General Users with RulePilot
Task Execution Timeline:
0–2 min: Copied and pasted the description into RulePilot UI
2–3 min: Reviewed generated rule, made one minor field name adjustment
Total Time: 3 minutes
Reference Materials:
None beyond RulePilot suggestion
Final Rule Output (via RulePilot):
index=wineventlog
| eval self_addition_flag=if(user == src_user, 1, 0)
| stats min(_time) as _time, dc(user) as usercount, values(user) as user, values(user_category) as user_category, values(src_user_category) as src_user_category, values(dvc) as dvc, values(ip_address) as ip_address by signature, Group_Name, src_user
| eval anomaly_score = if(self_addition_flag==1 AND usercount==1, 5, 0)
| where anomaly_score > 3
| rename ip_address as Source_IP
Syntax Evaluation:
✅ No syntax errors
Passed test execution in Splunk environment
Logic Alignment:
✅ Captured key condition user == target_user (self-addition)
✅ Included aggregation to support auditing/alerting
Junior Analysts without RulePilot
Task Execution Timeline:
0–3 min: Read the rule description and extracted key intent: "user adds self to privileged group"
3–10 min: Drafted initial query based on known fields and iteratively tested for SPL errors
10–15 min: Applied group filtering and attempted to simulate logical self-add condition
Total Time: 15 minutes
Reference Materials:
Splunk documentation (https://docs.splunk.com)
Stack Overflow and GitHub Gist for sample detection rules
Final Rule Output:
index=wineventlog_security
| eval is_self_add = if(user == src_user, "true", "false")

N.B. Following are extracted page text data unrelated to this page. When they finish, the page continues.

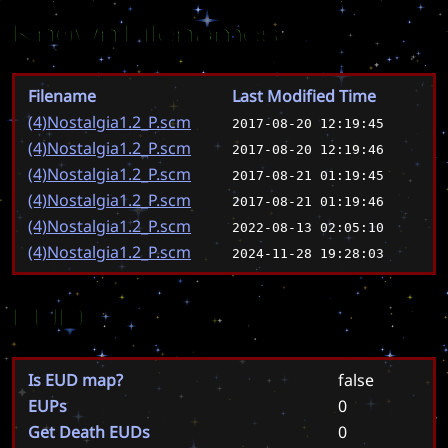
Known Filenames
Filename
Last Modified Time
(4)Nostalgia1.2_P.scm
2017-08-20 12:19:45
(4)Nostalgia1.2_P.scm
2017-08-20 12:19:46
(4)Nostalgia1.2_P.scm
2017-08-21 01:19:45
(4)Nostalgia1.2_P.scm
2017-08-21 01:19:46
(4)Nostalgia1.2_P.scm
2022-08-13 02:05:10
(4)Nostalgia1.2_P.scm
2024-11-28 19:28:03
EUD
Is EUD map?
false
EUPs
0
Get Death EUDs
0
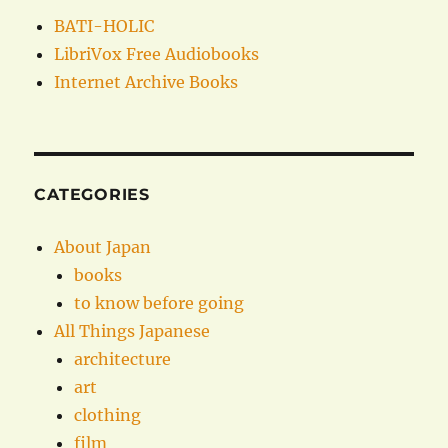
BATI-HOLIC
LibriVox Free Audiobooks
Internet Archive Books
CATEGORIES
About Japan
books
to know before going
All Things Japanese
architecture
art
clothing
film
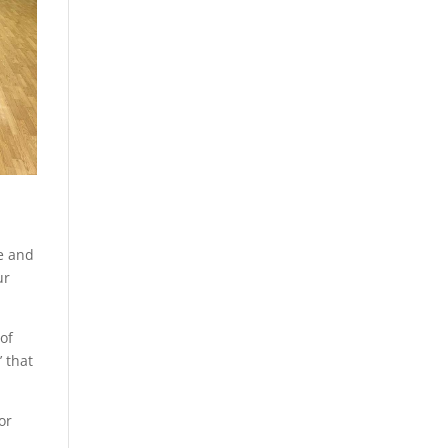
ge and
ur
 of
’ that
or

| search is_self_add="true" AND Group_Name IN ("Domain Admins", "Administrators")
| stats count by user, Group_Name, src_user, _time
Syntax Evaluation:
⚠️ Lacks additional filters such as eventtype, source, or Channel, which may introduce noise or irrelevant matches.

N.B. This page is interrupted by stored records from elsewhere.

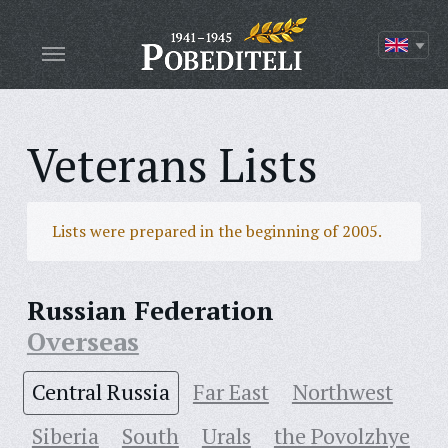
Veterans Lists
Lists were prepared in the beginning of 2005.
Russian Federation
Overseas
Central Russia
Far East
Northwest
Siberia
South
Urals
the Povolzhye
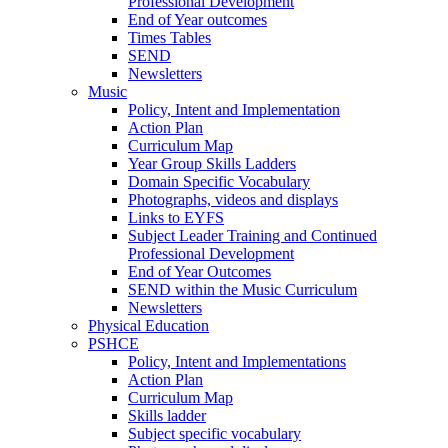
Professional Development
End of Year outcomes
Times Tables
SEND
Newsletters
Music
Policy, Intent and Implementation
Action Plan
Curriculum Map
Year Group Skills Ladders
Domain Specific Vocabulary
Photographs, videos and displays
Links to EYFS
Subject Leader Training and Continued
Professional Development
End of Year Outcomes
SEND within the Music Curriculum
Newsletters
Physical Education
PSHCE
Policy, Intent and Implementations
Action Plan
Curriculum Map
Skills ladder
Subject specific vocabulary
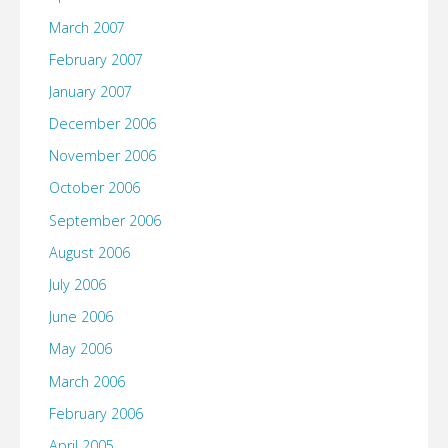
March 2007
February 2007
January 2007
December 2006
November 2006
October 2006
September 2006
August 2006
July 2006
June 2006
May 2006
March 2006
February 2006
April 2005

⚠️ The use of search is_self_add="true" is redundant and could be optimized via where or direct filtering in eval.
Logic Alignment:
⚠️ Does not incorporate time-window correlation or cross-event logic, limiting its effectiveness in detecting multi-step attacks.
❌ Assumes standardized field names (user, src_user, Group_Name) without accounting for variations across log sources or environments.

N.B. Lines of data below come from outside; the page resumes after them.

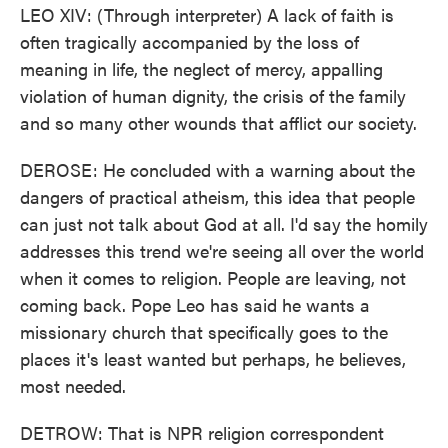
LEO XIV: (Through interpreter) A lack of faith is
often tragically accompanied by the loss of
meaning in life, the neglect of mercy, appalling
violation of human dignity, the crisis of the family
and so many other wounds that afflict our society.
DEROSE: He concluded with a warning about the
dangers of practical atheism, this idea that people
can just not talk about God at all. I'd say the homily
addresses this trend we're seeing all over the world
when it comes to religion. People are leaving, not
coming back. Pope Leo has said he wants a
missionary church that specifically goes to the
places it's least wanted but perhaps, he believes,
most needed.
DETROW: That is NPR religion correspondent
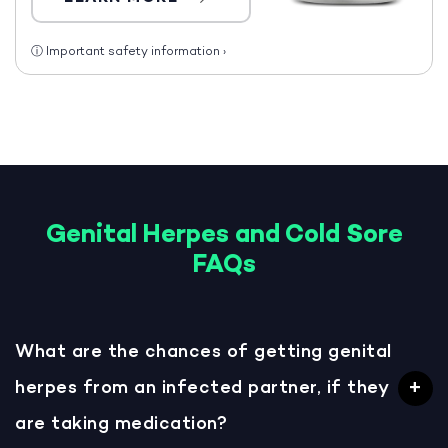
ⓘ
Important safety information
›
Genital Herpes and Cold Sore
FAQs
What are the chances of getting genital
herpes from an infected partner, if they
are taking medication?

Junior Analysts with RulePilot
Task Execution Timeline:
0–2 min: Copied and pasted the description into RulePilot UI
2–3 min: Reviewed generated rule, made one minor field name adjustment
Total Time: 3 minutes
Reference Materials:
None beyond RulePilot suggestion
Final Rule Output (via RulePilot):
index=wineventlog_security
| eval self_addition_flag=if(user == src_user, 1, 0)
| stats min(_time) as _time, dc(user) as usercount, values(user) as user, values(user_category) as user_category, values(src_user_category) as src_user_category, values(dvc) as dvc, values(ip_address) as ip_address by signature, Group_Name, src_user
| eval anomaly_score = if(usercount==1, 5, 0)
| where anomaly_score > 3
| rename ip_address as Source_IP
Syntax Evaluation:
✅ No syntax errors
Passed test execution in Splunk environment
Logic Alignment:
✔️ Accurately models "self-addition" behavior using user == src_user.
✔️ Introduces a scoring mechanism (anomaly_score) to distinguish high-risk events, reflecting prioritization logic.
✔️ Aggregates relevant metadata (e.g., dvc, user_category, ip_address) to support downstream triage and investigation.
✔️ Uses de-duplication (dc(user)) to avoid false positives from repetitive logs.